Pauli EK, Schmolke M, Wolff T, Viemann D, Roth J, Bode JG, Ludwig S - PLoS Pathog. (2008)

Bottom Line: Closer examination revealed that SOCS-3 but not SOCS-1 mRNA levels increase in an RNA- and nuclear factor kappa B (NF-kappaB)-dependent but type I IFN-independent manner early in the viral replication cycle.This direct viral induction of SOCS-3 mRNA and protein expression appears to be relevant for suppression of the antiviral response since in SOCS-3 deficient cells a sustained phosphorylation of STAT1 correlated with elevated expression of type I IFN-dependent genes.The inhibitory effect is at least in part due to the induction of SOCS-3 gene expression, which results in an impaired antiviral response.
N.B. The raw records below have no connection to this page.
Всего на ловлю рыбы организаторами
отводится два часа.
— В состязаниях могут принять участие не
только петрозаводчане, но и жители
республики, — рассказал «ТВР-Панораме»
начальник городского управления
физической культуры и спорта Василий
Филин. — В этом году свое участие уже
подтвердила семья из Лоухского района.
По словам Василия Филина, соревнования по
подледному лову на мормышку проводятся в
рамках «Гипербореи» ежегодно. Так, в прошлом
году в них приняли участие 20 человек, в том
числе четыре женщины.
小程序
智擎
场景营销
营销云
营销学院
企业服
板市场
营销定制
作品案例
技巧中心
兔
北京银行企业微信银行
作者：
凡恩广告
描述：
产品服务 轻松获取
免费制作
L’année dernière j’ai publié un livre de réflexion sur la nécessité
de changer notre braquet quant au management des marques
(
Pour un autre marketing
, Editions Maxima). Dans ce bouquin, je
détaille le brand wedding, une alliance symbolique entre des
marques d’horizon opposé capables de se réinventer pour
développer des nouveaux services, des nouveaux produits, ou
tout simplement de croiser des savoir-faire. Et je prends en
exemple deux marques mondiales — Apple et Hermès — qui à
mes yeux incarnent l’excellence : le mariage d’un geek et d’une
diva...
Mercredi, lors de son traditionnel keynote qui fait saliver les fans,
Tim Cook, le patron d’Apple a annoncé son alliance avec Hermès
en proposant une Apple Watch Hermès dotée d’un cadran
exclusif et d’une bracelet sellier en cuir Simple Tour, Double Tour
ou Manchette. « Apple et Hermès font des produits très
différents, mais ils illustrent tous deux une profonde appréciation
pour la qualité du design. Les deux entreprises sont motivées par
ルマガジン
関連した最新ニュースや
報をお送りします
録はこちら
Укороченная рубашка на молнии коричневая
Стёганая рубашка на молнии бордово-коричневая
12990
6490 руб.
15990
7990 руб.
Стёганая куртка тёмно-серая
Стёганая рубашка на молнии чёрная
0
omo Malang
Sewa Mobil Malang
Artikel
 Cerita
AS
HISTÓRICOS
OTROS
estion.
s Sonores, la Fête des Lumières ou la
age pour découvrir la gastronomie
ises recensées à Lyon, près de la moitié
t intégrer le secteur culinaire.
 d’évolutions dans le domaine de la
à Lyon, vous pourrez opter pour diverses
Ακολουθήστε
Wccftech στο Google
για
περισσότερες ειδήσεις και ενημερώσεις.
View Article: PubMed Central - PubMed

Affiliation: Institute of Molecular Virology (IMV), Centre of Molecular Biology of Inflammation (ZMBE), WWU Muenster, Germany.

ABSTRACT
The type I interferon (IFN) system is a first line of defense against viral infections. Viruses have developed various mechanisms to counteract this response. So far, the interferon antagonistic activity of influenza A viruses was mainly observed on the level of IFNbeta gene induction via action of the viral non-structural protein 1 (NS1). Here we present data indicating that influenza A viruses not only suppress IFNbeta gene induction but also inhibit type I IFN signaling through a mechanism involving induction of the suppressor of cytokine signaling-3 (SOCS-3) protein. Our study was based on the observation that in cells that were infected with influenza A virus and subsequently stimulated with IFNalpha/beta, phosphorylation of the signal transducer and activator of transcription protein 1 (STAT1) was strongly reduced. This impaired STAT1 activation was not due to the action of viral proteins but rather appeared to be induced by accumulation of viral 5' triphosphate RNA in the cell. SOCS proteins are potent endogenous inhibitors of Janus kinase (JAK)/STAT signaling. Closer examination revealed that SOCS-3 but not SOCS-1 mRNA levels increase in an RNA- and nuclear factor kappa B (NF-kappaB)-dependent but type I IFN-independent manner early in the viral replication cycle. This direct viral induction of SOCS-3 mRNA and protein expression appears to be relevant for suppression of the antiviral response since in SOCS-3 deficient cells a sustained phosphorylation of STAT1 correlated with elevated expression of type I IFN-dependent genes. As a consequence, progeny virus titers were reduced in SOCS-3 deficient cells or in cells were SOCS-3 expression was knocked-down by siRNA. These data provide the first evidence that influenza A viruses suppress type I IFN signaling on the level of JAK/STAT activation. The inhibitory effect is at least in part due to the induction of SOCS-3 gene expression, which results in an impaired antiviral response.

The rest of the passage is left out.